Youth unemployment in the UK has risen sharply as a result of the Covid crisis. Official statistics show there are nearly half a million fewer young people in work than a year ago. More than half of under-25s have been furloughed or lost their jobs.
Pre-Covid, apprenticeships were already high on the national agenda. But there has been a big reduction in apprenticeship starts since the start of the pandemic (65% down among smaller employers). As the economy recovers, reviving apprenticeships is seen by the UK Government as a key mechanism for opening up access to employment and skills for young people who have been hardest hit by the economic impact of the pandemic.

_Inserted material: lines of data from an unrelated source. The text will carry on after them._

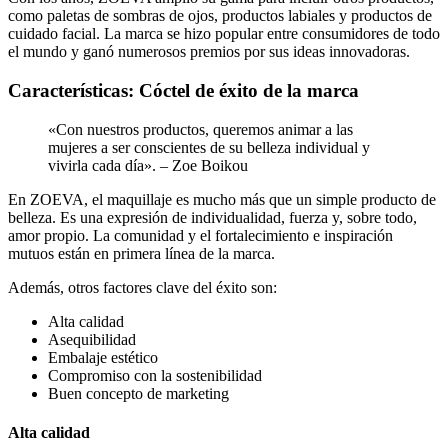
como paletas de sombras de ojos, productos labiales y productos de
cuidado facial. La marca se hizo popular entre consumidores de todo
el mundo y ganó numerosos premios por sus ideas innovadoras.
Características: Cóctel de éxito de la marca
«Con nuestros productos, queremos animar a las
mujeres a ser conscientes de su belleza individual y
vivirla cada día». – Zoe Boikou
En ZOEVA, el maquillaje es mucho más que un simple producto de
belleza. Es una expresión de individualidad, fuerza y, sobre todo,
amor propio. La comunidad y el fortalecimiento e inspiración
mutuos están en primera línea de la marca.
Además, otros factores clave del éxito son:
Alta calidad
Asequibilidad
Embalaje estético
Compromiso con la sostenibilidad
Buen concepto de marketing
Alta calidad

A long-awaited Skills White Paper has now been published at the heart of which is an agenda for achieving parity between technical vocational education and academic learning. This has been a longstanding stated national policy objective, but will it be backed up by investment and political will? From a European perspective, the UK government decision to pull out of the Erasmus programme and then not even attempt to include any vocational training mobilities in its rushed and ill-thought through replacement, the so-called “Turing scheme”, doesn’t inspire confidence.
But, certainly resources are being focused nationally on the apprenticeship programme. And in the Spring budget two new relatively small-scale investments were announced to support more young people from under-represented and disadvantaged communities into apprenticeships. The existing incentive scheme which offers employers a payment per hire has been increased in value, but most importantly for the creative sector, a new ‘flexi-apprenticeship’ programme will start in January 2022, which will allow apprentices to work for a number of different employers in the same sector. This will make it easier for seasonal, project-based and small-scale employers in creative sectors such as crafts, performing arts, music, visual arts and design to come together and offer a range of skills and work contexts within a single apprenticeship. A fund has been created so that employers can team up to create an agency in order to offer “modular” Apprenticeships encompassing a range of roles with different employers in one sector. This agency approach has been advocated and welcomed by the creative sector support organisation, Creative and Cultural Skills, as mentioned in their Case Study interview in the P4CA UK Country Report.
This is good news and represents an innovative model. But at a time when whole swathes of the cultural/creative economy have been ravaged by the pandemic, the fundamental issue remains, for a sector that is, in many areas, dominated by micro employers, freelancers, temporary/seasonal contracts. Is the national apprenticeship model resourced and adapted to the real needs and dynamic potential of the creative economy, or are there still simply too many barriers in the system that will continue to prevent creative employers from taking on apprenticeships at the scale achieved in other sectors?